I’ve lived in California my whole life and there are several things I’ve never done. One of them being the hike up to the Hollywood sign.

A few friends at the office did the hike not too long ago and they said it wasn’t a challenge in the slightest but that it could get crowded.

They weren’t kidding.

We left our house at 8 am and got up there about 9 after meeting up with our friends who were joining us for our adventure today.

And may I say; God bless Super Bowl Sunday! There was NO ONE on the freeway (a superb piece of idea validation from my sister). Regardless the lot at the top was still full (it only has ten spots anyway). The website http://hollywoodsigntrip.com has the best directions and tips for the trail. Check it out and take some notes, trust me you won’t be let down. It’s practically step by step and made my planning incredibly easy.
The hike was only about 5 miles total and honestly the most difficult part was walking up from the car to the trail head.
Irony.
Side note: the houses up there are fantastic. Unpretentious but still striking. The kids and I remarked several times that if all of LA looked like that we’d actually be tempted to move.

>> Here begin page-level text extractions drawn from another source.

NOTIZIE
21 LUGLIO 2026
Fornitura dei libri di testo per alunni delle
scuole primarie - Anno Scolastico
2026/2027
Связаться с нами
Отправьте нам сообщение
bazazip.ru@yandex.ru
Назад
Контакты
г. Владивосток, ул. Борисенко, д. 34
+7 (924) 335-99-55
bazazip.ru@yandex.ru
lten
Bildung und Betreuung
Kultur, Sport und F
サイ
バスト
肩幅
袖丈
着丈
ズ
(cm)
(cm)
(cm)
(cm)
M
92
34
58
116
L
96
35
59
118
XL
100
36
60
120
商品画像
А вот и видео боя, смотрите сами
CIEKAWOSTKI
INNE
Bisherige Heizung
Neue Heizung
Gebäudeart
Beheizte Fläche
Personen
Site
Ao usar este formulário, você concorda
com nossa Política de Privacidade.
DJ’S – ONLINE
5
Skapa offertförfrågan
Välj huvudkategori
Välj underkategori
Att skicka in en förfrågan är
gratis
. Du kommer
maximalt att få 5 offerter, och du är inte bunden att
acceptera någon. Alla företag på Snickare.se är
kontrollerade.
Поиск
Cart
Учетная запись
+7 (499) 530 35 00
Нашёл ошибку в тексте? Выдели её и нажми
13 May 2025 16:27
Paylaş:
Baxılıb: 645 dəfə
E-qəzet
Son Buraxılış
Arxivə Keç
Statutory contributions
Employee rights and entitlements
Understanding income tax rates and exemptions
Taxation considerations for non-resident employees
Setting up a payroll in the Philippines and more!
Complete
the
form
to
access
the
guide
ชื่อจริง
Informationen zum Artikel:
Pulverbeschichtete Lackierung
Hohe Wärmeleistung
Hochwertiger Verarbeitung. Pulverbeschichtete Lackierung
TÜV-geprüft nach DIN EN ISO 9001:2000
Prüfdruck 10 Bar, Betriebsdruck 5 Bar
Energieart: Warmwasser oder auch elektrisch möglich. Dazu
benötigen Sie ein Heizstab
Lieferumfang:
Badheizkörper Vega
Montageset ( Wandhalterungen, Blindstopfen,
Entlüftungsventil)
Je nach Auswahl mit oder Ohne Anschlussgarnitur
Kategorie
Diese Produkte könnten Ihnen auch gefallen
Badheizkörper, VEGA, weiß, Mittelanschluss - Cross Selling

From there we went to Muse on 8th http://museon8th.com. We had been here before and I’ll admit we had a far better experience the first time. The cashier was incredibly nice but flustered from being busy so half of our order was wrong. And our friend got her meal 20 minutes after everyone else did and it was the wrong item.

I didn’t correct him out of pity.

They have a fairly decent vegan and vegetarian selection as well as several gluten free options. I really like the place as a whole. If they could get their act together they’d be pretty unstoppable.

It’s only a half mile from Muse to Whimsic Alley http://www.whimsicalley.com so we walked over, enjoying the surprisingly brisk and cloudy day. Whimsic Alley is a favorite of ours (even though some HP guilds in the area have warned us against the owner, please know it’s in the back of my head every time we go). They have a great selection of Harry Potter, Game of Thrones, Doctor Who and steam punk merchandise. The little mice love stopping in and have never once not asked for something while we’re there.

Next was the California Science Center http://www.californiasciencecenter.org. I love this place. I love that it’s free, making it accessible to everyone. Parking is $10, cash only but admission is absolutely free. The only downside is that some of the people that go are a bit unmindful of their children. Seriously. I almost got outspokenly catty but refrained *deep breath*.

Now. A few words from the little mice themselves about their favorite moments at the Science Center.

Brayden said his favorite part of the science center was the Kelp forest that’s found on the lower level.

Kap said her favorite part was looking at all of the space models and the interactive exhibits.

Cohans favorite part was touching the star fish.

My favorite part was just enjoying the people (the people that weren’t annoying, and actually watching their children. I’m sorry but I feel I should stress this.) the people that were truly there to experience what the world has to offer, what we’ve discovered as a whole and those sharing it with their children. That was awesome to be a part of.

Notes for next time: get to the Hollywood hike earlier, skip Muse and just spend the extra $10 to eat at Doomies http://m.yelp.com/biz/doomies-home-cookin-hollywood and maybe enjoy the Science Center on a weekday.

All in all an exhausting but incredible day.